> Source data
----
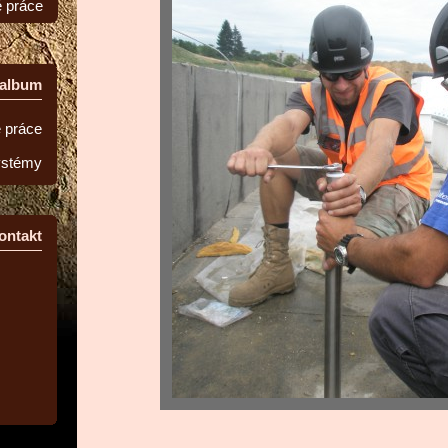
é práce
oalbum
 práce
ystémy
ontakt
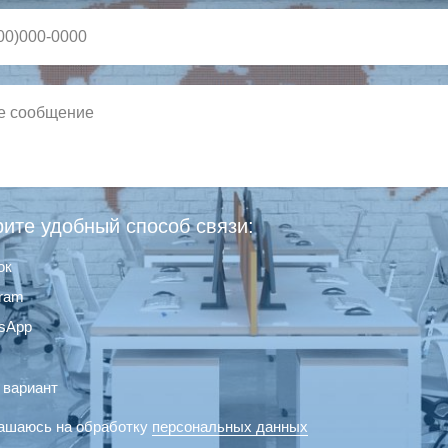
ите удобный способ связи:
ок
gram
sApp
 вариант
ашаюсь на обработку
персональных данных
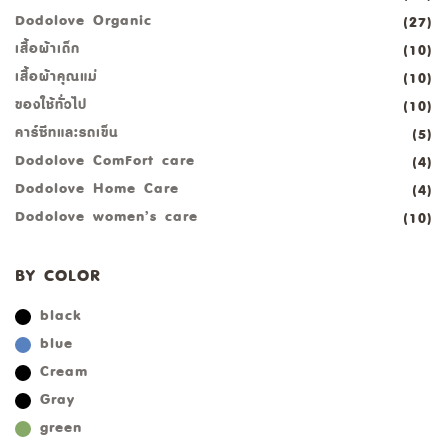
Dodolove Organic
(27)
เสื้อผ้าเด็ก
(10)
เสื้อผ้าคุณแม่
(10)
ของใช้ทั่วไป
(10)
คาร์ซีทและรถเข็น
(5)
Dodolove ComFort care
(4)
Dodolove Home Care
(4)
Dodolove women’s care
(10)
BY COLOR
black
blue
Cream
Gray
green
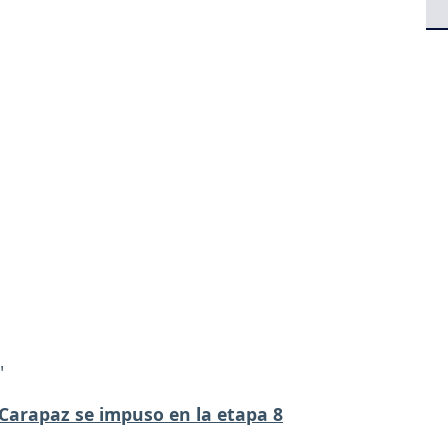
"
d Carapaz se impuso en la etapa 8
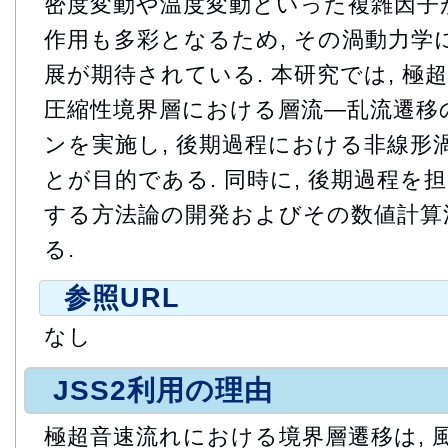
密度変動や温度変動といった複雑因子が
作用も多彩となるため, その渦動力学
展が期待されている. 本研究では, 極
圧縮性境界層における層流―乱流遷移
ンを実施し, 後期過程における非線形
とが目的である. 同時に, 後期過程を
する方法論の開発およびその数値計算
る.
参照URL
なし
JSS2利用の理由
極超音速流れにおける境界層遷移は,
----
Instructions for the copy: start at the first entry, stop after the line containing "密度変動や温度変動といった複雑因子が", keep every line exact, and drop the pictures.

é práce
oalbum
 práce
ystémy
ontakt
ите удобный способ связи:
ок
gram
sApp
 вариант
ашаюсь на обработку
персональных данных
Dodolove Organic
(27)
เสื้อผ้าเด็ก
(10)
เสื้อผ้าคุณแม่
(10)
ของใช้ทั่วไป
(10)
คาร์ซีทและรถเข็น
(5)
Dodolove ComFort care
(4)
Dodolove Home Care
(4)
Dodolove women’s care
(10)
BY COLOR
black
blue
Cream
Gray
green
"
d Carapaz se impuso en la etapa 8
密度変動や温度変動といった複雑因子が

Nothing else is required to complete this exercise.